Die arabischen Despoten schöpfen neuen Mut. Es handelt sich um einen Bürgerkrieg, in dem zum einen fremde Mächte mitwirken und unentbehrlich geworden sind, wenn nicht die falsche Seite, jene Ghadhafis, gewinnen soll.
Dies war nicht die Absicht der Volkserhebung in Libyen. Der Aufstand scheiterte letztlich daran, dass Angehörige der libyschen Armee - gerade weil sie keine libysche Nationale Armee war - nur sehr teilweise zur Volksbewegung übergelaufen sind.
Die am besten ausgerüsteten Teile dieser Armee bestanden aus Stammesgruppen und sogar aus ausserlibyschen Verbündeten und Söldnern Ghadhafis. Sie verhielten sich loyal gegenüber dem Clan ihrer Brotgeber: nicht gegenüber dem libyschen Volk. Sie scheinen auch wenig Skrupel empfunden zu haben, auf andere, weniger privilegierte und schlechter ausgerüstete Einheiten der regulären libyschen Armee aus den östlichen Landesteilen zu schiessen. Jener also, die sich der Volksbewegung angeschlossen hatten.
Ihre Loyalität mag auch teilweise darauf zurückzuführen sein, dass sich die Frauen und Kinder der in Tripolitanien und in Sirte unter direkter Aufsicht des Diktatoren und seiner Söhne stationierten Offiziere und Unteroffiziere in Unterkünften befinden, die unter Kontrolle der pro-Ghadhafi Kräfte stehen. So hätten die Familien im Bedarfsfalle als Geiseln dienen können.
Die Flugverbotszone
Die tunesische Armee hatte geeint unter der Führung ihres Generalstabchefs Partei für die tunesische Bevölkerung ergriffen. Auch die ägyptische Armee hatte unter der Führung hoher Generäle sich geweigert, auf die ägyptische Bevölkerung zu schiessen. So wurde ein Bruch innerhalb der Armee, zwischen Mannschaft und niedrigen Offizieren einerseits und der Armeespitze anderseits, vermieden. Demgegenüber kam es jetzt in Libyen zu einem solchen Bruch, und zwar zu einem Bruch in zwei sehr verschiedene Teile.

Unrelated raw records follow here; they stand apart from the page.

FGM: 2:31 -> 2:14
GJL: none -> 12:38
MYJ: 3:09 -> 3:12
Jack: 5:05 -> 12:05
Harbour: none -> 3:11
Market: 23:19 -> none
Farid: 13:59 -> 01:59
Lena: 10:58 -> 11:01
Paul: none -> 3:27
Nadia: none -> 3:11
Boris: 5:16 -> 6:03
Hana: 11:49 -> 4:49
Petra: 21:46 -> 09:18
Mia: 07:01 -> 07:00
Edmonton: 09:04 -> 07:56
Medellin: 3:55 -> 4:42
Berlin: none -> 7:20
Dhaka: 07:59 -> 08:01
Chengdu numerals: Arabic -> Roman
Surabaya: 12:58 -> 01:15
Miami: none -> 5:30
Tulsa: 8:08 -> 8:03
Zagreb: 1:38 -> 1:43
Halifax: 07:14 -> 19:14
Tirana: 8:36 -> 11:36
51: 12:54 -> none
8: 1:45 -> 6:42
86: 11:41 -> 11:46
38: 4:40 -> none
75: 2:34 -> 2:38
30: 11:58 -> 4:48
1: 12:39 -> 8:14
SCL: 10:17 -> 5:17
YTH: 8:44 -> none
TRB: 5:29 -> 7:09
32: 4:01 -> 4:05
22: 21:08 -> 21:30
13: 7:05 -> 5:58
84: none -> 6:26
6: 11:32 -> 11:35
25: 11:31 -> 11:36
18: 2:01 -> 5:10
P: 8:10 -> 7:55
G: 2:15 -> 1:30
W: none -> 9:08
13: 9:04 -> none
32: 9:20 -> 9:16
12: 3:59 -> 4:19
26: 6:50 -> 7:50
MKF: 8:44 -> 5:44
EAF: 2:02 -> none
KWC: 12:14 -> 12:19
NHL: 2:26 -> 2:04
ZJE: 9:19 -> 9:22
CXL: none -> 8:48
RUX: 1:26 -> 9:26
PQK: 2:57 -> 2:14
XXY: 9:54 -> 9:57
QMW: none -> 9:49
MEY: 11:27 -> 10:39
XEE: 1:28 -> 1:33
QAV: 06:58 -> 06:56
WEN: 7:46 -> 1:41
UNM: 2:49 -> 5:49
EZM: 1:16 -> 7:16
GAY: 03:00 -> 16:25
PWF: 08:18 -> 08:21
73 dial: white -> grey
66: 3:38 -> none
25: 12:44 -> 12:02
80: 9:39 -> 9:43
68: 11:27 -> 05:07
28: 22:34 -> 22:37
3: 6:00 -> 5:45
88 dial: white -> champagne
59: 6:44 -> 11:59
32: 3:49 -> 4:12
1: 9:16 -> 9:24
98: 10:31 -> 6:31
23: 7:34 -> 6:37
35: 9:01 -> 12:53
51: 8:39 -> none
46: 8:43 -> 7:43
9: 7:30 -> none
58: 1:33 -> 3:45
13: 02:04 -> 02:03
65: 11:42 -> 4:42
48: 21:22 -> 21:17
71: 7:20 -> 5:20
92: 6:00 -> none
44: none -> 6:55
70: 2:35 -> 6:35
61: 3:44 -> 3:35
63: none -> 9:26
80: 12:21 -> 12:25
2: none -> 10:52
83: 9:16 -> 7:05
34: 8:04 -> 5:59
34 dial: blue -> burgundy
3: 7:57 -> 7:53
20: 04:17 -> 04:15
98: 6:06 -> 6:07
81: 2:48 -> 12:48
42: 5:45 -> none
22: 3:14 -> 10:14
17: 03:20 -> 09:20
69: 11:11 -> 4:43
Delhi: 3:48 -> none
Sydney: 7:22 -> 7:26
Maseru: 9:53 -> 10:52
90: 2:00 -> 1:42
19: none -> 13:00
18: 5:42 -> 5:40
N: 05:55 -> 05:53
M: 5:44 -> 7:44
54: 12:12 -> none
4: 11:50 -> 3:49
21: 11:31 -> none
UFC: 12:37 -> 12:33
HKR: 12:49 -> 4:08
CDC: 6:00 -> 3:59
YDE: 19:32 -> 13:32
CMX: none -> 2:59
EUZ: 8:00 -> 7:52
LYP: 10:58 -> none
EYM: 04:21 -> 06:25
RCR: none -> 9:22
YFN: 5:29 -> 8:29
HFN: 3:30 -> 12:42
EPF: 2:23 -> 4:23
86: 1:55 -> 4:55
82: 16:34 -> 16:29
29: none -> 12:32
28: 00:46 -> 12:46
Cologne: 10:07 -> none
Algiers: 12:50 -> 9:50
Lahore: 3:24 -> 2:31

Die am besten ausgerüsteten und am besten geführten Truppen sind jene, die - möglicherweise gezwungenermassen - Ghadhafi die Treue halten. Den Ghadhafi-Anhängern gelang es, rasch Richtung Benghasi vorzustossen und die Zentrale der Volksbewegung zu bedrohen.
Dies führte dazu, dass zunächst die Franzosen und dann auch übrige Europäer den Aufständischen zu Hilfe eilten. Auch die Amerikaner entschlossen sich zu einem vorsichtigen Einschreiten. Ein Beschluss des UNO-Sicherheitsrates hatte grünes Licht für eine Aktion in Libyen gegeben. Die Volksbewegung in Benghasi hatte eine solches Eingreifen dringend gefordert. Doch die UNO beschloss, nur eine Flugverbotszone durchsetzen zu wollen. Truppenlandungen auf libyschem Boden wurden explizit ausgeschlossen.
Wenig wünschbare Partner in einem gemeinsamen Krieg
Dank Luftangriffen von Nato-Flugzeugen gelang es zunächst, Ghadhafis Truppen bis vor Sirte zurückzuschlagen. Doch Ghadhafi startete eine zweite Gegenoffensive Richtung Benghasi. Diese konnte durch erneute westliche Luftangriffe vorläufig zum Stillstand gebracht werden. All das macht deutlich, wie entscheidend der Volksaufstand von der ausländischen Hilfe abhängt.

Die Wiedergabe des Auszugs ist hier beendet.